AVAILABLE DATA START
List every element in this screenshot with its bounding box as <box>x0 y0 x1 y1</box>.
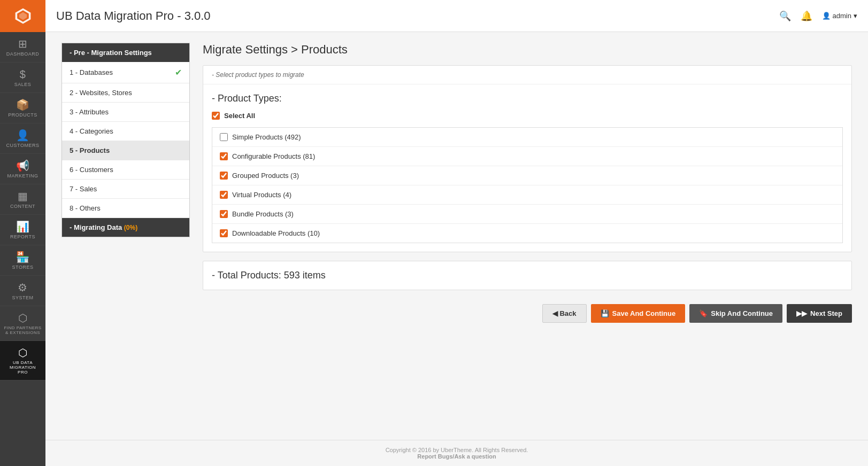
products-icon: 📦 <box>16 99 30 110</box>
configurable-products-label: Configurable Products (81) <box>232 152 315 160</box>
search-icon[interactable]: 🔍 <box>779 10 791 22</box>
user-icon: 👤 <box>822 12 831 20</box>
dashboard-icon: ⊞ <box>18 38 28 49</box>
progress-badge: (0%) <box>124 224 137 231</box>
downloadable-products-checkbox[interactable] <box>220 229 228 237</box>
total-products: - Total Products: 593 items <box>203 261 852 290</box>
wizard-item-databases[interactable]: 1 - Databases ✔ <box>62 62 189 83</box>
back-button[interactable]: ◀ Back <box>542 304 587 323</box>
sidebar-logo <box>0 0 45 32</box>
wizard-item-attributes[interactable]: 3 - Attributes <box>62 103 189 122</box>
product-type-item: Grouped Products (3) <box>212 166 842 185</box>
sidebar-item-sales[interactable]: $ Sales <box>0 63 45 93</box>
product-type-item: Simple Products (492) <box>212 128 842 147</box>
sidebar-item-find-partners[interactable]: ⬡ Find Partners & Extensions <box>0 306 45 341</box>
grouped-products-label: Grouped Products (3) <box>232 172 299 180</box>
reports-icon: 📊 <box>16 221 30 232</box>
footer-actions: ◀ Back 💾 Save And Continue 🔖 Skip And Co… <box>203 299 852 333</box>
simple-products-label: Simple Products (492) <box>232 133 301 141</box>
wizard-menu: - Pre - Migration Settings 1 - Databases… <box>62 43 190 237</box>
customers-icon: 👤 <box>16 130 30 141</box>
sidebar: ⊞ Dashboard $ Sales 📦 Products 👤 Custome… <box>0 0 45 466</box>
dropdown-arrow-icon: ▾ <box>854 12 857 20</box>
page-title: UB Data Migration Pro - 3.0.0 <box>56 9 779 23</box>
right-panel: Migrate Settings > Products - Select pro… <box>203 43 852 429</box>
downloadable-products-label: Downloadable Products (10) <box>232 229 320 237</box>
save-continue-button[interactable]: 💾 Save And Continue <box>591 304 686 323</box>
wizard-item-others[interactable]: 8 - Others <box>62 199 189 218</box>
wizard-item-customers[interactable]: 6 - Customers <box>62 160 189 180</box>
next-icon: ▶▶ <box>796 309 807 317</box>
next-step-button[interactable]: ▶▶ Next Step <box>787 304 852 323</box>
topbar: UB Data Migration Pro - 3.0.0 🔍 🔔 👤 admi… <box>45 0 868 32</box>
stores-icon: 🏪 <box>16 252 30 262</box>
sidebar-item-content[interactable]: ▦ Content <box>0 184 45 215</box>
save-icon: 💾 <box>601 309 609 317</box>
sidebar-item-dashboard[interactable]: ⊞ Dashboard <box>0 32 45 63</box>
grouped-products-checkbox[interactable] <box>220 172 228 180</box>
migration-icon: ⬡ <box>18 347 28 358</box>
select-all-row: Select All <box>212 112 843 120</box>
notification-icon[interactable]: 🔔 <box>801 10 812 22</box>
virtual-products-label: Virtual Products (4) <box>232 191 291 199</box>
wizard-footer: - Migrating Data (0%) <box>62 218 189 237</box>
sidebar-item-stores[interactable]: 🏪 Stores <box>0 245 45 276</box>
bundle-products-label: Bundle Products (3) <box>232 210 294 218</box>
partners-icon: ⬡ <box>18 313 28 323</box>
wizard-header: - Pre - Migration Settings <box>62 43 189 62</box>
product-type-item: Virtual Products (4) <box>212 185 842 205</box>
virtual-products-checkbox[interactable] <box>220 191 228 199</box>
card-info: - Select product types to migrate <box>203 66 851 84</box>
user-menu[interactable]: 👤 admin ▾ <box>822 12 857 20</box>
card-body: - Product Types: Select All Simple Produ… <box>203 84 851 252</box>
wizard-item-websites[interactable]: 2 - Websites, Stores <box>62 83 189 103</box>
settings-card: - Select product types to migrate - Prod… <box>203 65 852 252</box>
wizard-panel: - Pre - Migration Settings 1 - Databases… <box>62 43 190 429</box>
check-icon: ✔ <box>175 67 182 77</box>
sidebar-item-reports[interactable]: 📊 Reports <box>0 215 45 245</box>
sidebar-item-customers[interactable]: 👤 Customers <box>0 123 45 154</box>
select-all-checkbox[interactable] <box>212 112 220 120</box>
sidebar-item-marketing[interactable]: 📢 Marketing <box>0 154 45 184</box>
sidebar-item-ub-migration[interactable]: ⬡ UB DATAMIGRATIONPRO <box>0 341 45 380</box>
product-type-list: Simple Products (492) Configurable Produ… <box>212 127 843 243</box>
wizard-item-sales[interactable]: 7 - Sales <box>62 180 189 199</box>
product-type-item: Bundle Products (3) <box>212 205 842 224</box>
product-type-item: Downloadable Products (10) <box>212 224 842 243</box>
system-icon: ⚙ <box>18 282 28 293</box>
marketing-icon: 📢 <box>16 160 30 171</box>
wizard-item-products[interactable]: 5 - Products <box>62 141 189 160</box>
content-area: - Pre - Migration Settings 1 - Databases… <box>45 32 868 440</box>
section-title: - Product Types: <box>212 93 843 104</box>
main-area: UB Data Migration Pro - 3.0.0 🔍 🔔 👤 admi… <box>45 0 868 466</box>
migrate-heading: Migrate Settings > Products <box>203 43 852 57</box>
wizard-item-categories[interactable]: 4 - Categories <box>62 122 189 141</box>
content-icon: ▦ <box>18 191 28 201</box>
topbar-actions: 🔍 🔔 👤 admin ▾ <box>779 10 857 22</box>
skip-continue-button[interactable]: 🔖 Skip And Continue <box>689 304 782 323</box>
page-footer: Copyright © 2016 by UberTheme. All Right… <box>45 440 868 466</box>
sales-icon: $ <box>20 69 26 80</box>
product-type-item: Configurable Products (81) <box>212 147 842 166</box>
sidebar-item-products[interactable]: 📦 Products <box>0 93 45 123</box>
configurable-products-checkbox[interactable] <box>220 152 228 160</box>
simple-products-checkbox[interactable] <box>220 133 228 141</box>
select-all-label[interactable]: Select All <box>224 112 255 120</box>
bundle-products-checkbox[interactable] <box>220 210 228 218</box>
sidebar-item-system[interactable]: ⚙ System <box>0 276 45 306</box>
skip-icon: 🔖 <box>699 309 708 317</box>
AVAILABLE DATA END
• WHAT YOU ARE ASKED TO DO
Where a line above holds the word "area", copy it.

• SOLUTION TO THIS PROBLEM
content-area: - Pre - Migration Settings 1 - Databases… <box>45 32 868 440</box>
main-area: UB Data Migration Pro - 3.0.0 🔍 🔔 👤 admi… <box>45 0 868 466</box>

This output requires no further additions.